The software engineering field is weird. Truly weird. One would certainly expect to hear that for hiring a nanny, a maid, a cook, a painter, a mechanical engineer, a graphic designer… or similar education is not key, while EXPERIENCE IS, but to hear this when one would like to get hired in the big data engineering field…. well, this is not-so-expected!
… Yet this is right.
Big data engineering is not a job one could do by learning in class or by buying subscriptions to some online classes. Say you do not expect to be a brilliant data engineer and are satisfied with being a lousy one – education alone would still not suffice.
To become a big data engineer one needs to be passionate about math, problem-solving, numbers, charts, graphs and – certainly – about IT. One becomes a real data engineer only after certain hands-on experience: this might be the most important difference between software engineers: while programming could be an incipient exercise, proper data engineering would not.
…Before we elaborate, let us clarify two related concepts: what is ‘big data’ and what is ‘data analyst’ (as this sounds pretty similar with data engineer).
Big data refers to extremely large data sets that are commonly – or purposely – collected by companies while conducting their business operations. When used correctly, big data can be highly beneficial for organizations in improving efficiency, profitability and scalability. However, companies’ big data is not helpful unless there is a big data engineer to build systems to collect, maintain and extract data. With these, a data analyst generates insights, using various predictive models(while a data analyst is recommended to have some coding experience, this is not a sine-qua-non condition).
Compared to a data analyst, a big data engineer is primarily responsible for building and maintaining the systems and processes that collect and extract data. So one is the miner, the other is the grinder. As simple as that. No wonder that data scientists, machine learning engineers and big data engineers rank in top emerging jobs in LinkedIn these days, despite AI proliferation and potential threats that some say AI – such as GPT4 of OpenAI or Ernie of Baidu – will bring tomorrow (almost literally, tomorrow).
Some typical job responsibilities of a big data engineer are creating systems for collecting data and for processing that respective data; creating data architectures that meet the requirements of the business; using Extract Transform Load operations (the so-called ‘ETL process’); creating structured data solutions using various programming languages and tools and mining data from multiple areas to construct efficient business models.

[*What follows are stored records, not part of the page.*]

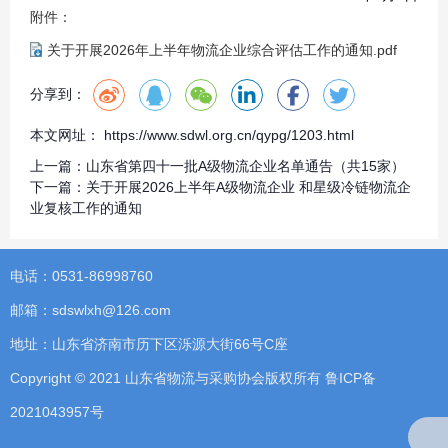
附件：
关于开展2026年上半年物流企业综合评估工作的通知.pdf
分享到：
本文网址： https://www.sdwl.org.cn/qypg/1203.html
上一篇：
山东省第四十一批A级物流企业名单通告（共15家）
下一篇：
关于开展2026上半年A级物流企业 和星级冷链物流企
业复核工作的通知
电话：0531-86998760
邮箱：sdswlxh@126.com
地址：山东省济南市历下区泺源大街66号C座
Copyright © 2021 山东省物流与采购协会版权所有
鲁ICP备
2021043957号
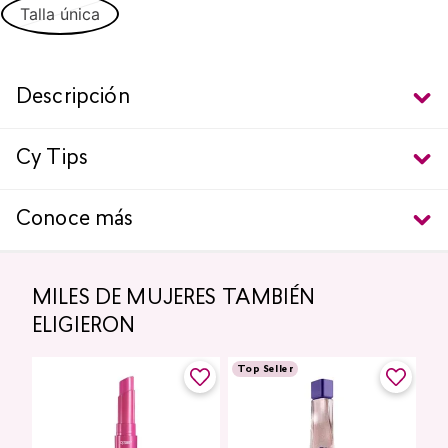
Talla única
Descripción
Cy Tips
Conoce más
MILES DE MUJERES TAMBIÉN
ELIGIERON
Top Seller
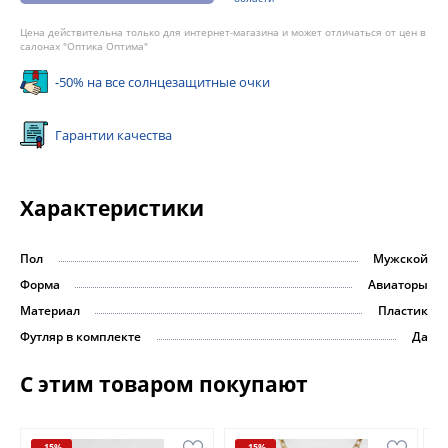
Цена действительна только для интернет-магазина и может отличаться от цен в
салонах "Оптика Оптима"
-50% на все солнцезащитные очки
Гарантии качества
Характеристики
Пол
Мужской
Форма
Авиаторы
Материал
Пластик
Футляр в комплекте
Да
С этим товаром покупают
-15%
-15%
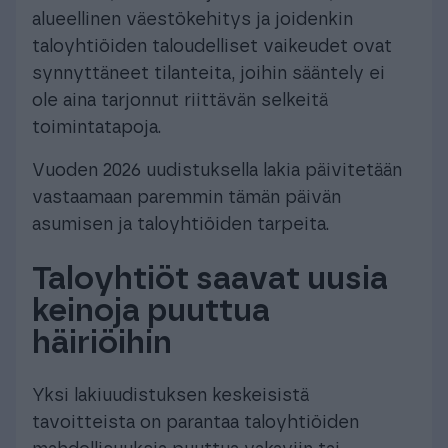
alueellinen väestökehitys ja joidenkin
taloyhtiöiden taloudelliset vaikeudet ovat
synnyttäneet tilanteita, joihin sääntely ei
ole aina tarjonnut riittävän selkeitä
toimintatapoja.
Vuoden 2026 uudistuksella lakia päivitetään
vastaamaan paremmin tämän päivän
asumisen ja taloyhtiöiden tarpeita.
Taloyhtiöt saavat uusia
keinoja puuttua
häiriöihin
Yksi lakiuudistuksen keskeisistä
tavoitteista on parantaa taloyhtiöiden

The collaborative approach of a big data engineer having to perform these responsibilities is self-implied, of which the most important one is with data scientists. The way these two key functions in companies dealing with big data work together and are aligned towards the same objective could be a ‘make it or break it’ for the company’s performance. As such, hiring a professional and well-experienced big data engineer is a very important task (please follow regularly our updated open positions for such functions here: https://www.vonconsulting.ro/jobs/).
It is not common for big data engineers to possess all of the following skills:
- Computer programming with languages like C++, Java, and Python
- Databases and SQL
- ETL and data warehousing
- Talend, IBM DataStage, Pentaho, and Informatica
- Operating system knowledge for Unix, Linux, Windows, and Solaris
- Hadoop
- Apache Spark
- Data mining and modeling
- …and some more.
In our more than 20-year experience we could learn that it is of utmost importance for a data engineer to have a strong programming background, as well as a love of – or at least an interest in – data and/ or in finding patterns in data. Work could become boring if these two are missing, as big data projects are 10 times more complex on average than regular software projects of companies or small data projects.

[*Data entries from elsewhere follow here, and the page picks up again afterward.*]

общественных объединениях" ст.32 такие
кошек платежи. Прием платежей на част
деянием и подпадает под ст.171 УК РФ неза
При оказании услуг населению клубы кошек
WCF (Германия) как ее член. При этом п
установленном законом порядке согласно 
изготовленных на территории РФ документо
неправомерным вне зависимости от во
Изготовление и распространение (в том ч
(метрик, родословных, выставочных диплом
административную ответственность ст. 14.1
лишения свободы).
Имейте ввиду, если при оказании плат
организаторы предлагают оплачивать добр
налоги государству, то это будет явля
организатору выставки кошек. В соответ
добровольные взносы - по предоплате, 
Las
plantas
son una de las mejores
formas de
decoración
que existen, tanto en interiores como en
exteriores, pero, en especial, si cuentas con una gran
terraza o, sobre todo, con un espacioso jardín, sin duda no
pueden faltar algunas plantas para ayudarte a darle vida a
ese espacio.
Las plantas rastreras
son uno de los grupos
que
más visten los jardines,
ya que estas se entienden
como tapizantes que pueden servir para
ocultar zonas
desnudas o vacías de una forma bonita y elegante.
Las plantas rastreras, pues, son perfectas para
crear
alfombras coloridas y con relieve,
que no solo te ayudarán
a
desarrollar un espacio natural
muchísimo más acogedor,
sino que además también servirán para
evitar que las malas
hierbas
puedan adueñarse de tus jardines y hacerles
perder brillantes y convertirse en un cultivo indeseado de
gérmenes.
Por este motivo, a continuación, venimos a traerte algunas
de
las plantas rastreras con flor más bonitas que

And like most of the software engineering jobs, a data engineer needs to understand the company’s (field of) business well and to be updated with the strategy. ‘Where do we want to arrive, by when and with what resources?’ is not only a question for managers, but for most of the big data engineers, as well.
…So it is not easy.
But it is essential and sometimes beautiful.

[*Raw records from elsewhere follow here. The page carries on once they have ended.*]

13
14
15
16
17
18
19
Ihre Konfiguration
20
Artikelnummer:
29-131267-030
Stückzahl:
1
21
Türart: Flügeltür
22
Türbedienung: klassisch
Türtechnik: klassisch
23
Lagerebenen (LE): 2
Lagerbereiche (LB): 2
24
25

And it can be summed up as follows: 1. ensure that the data pipeline (the acquisition and processing of data) works; 2. serve the needs of the data scientists and data analysts (the so-called ‘internal customers’); and 3. control the cost of moving and storing data.
…Needless to say that social and communications skills are also (ideally) required for a big data engineer, as are for any IT engineer. Slowly but surely the myth of not being so is destroyed.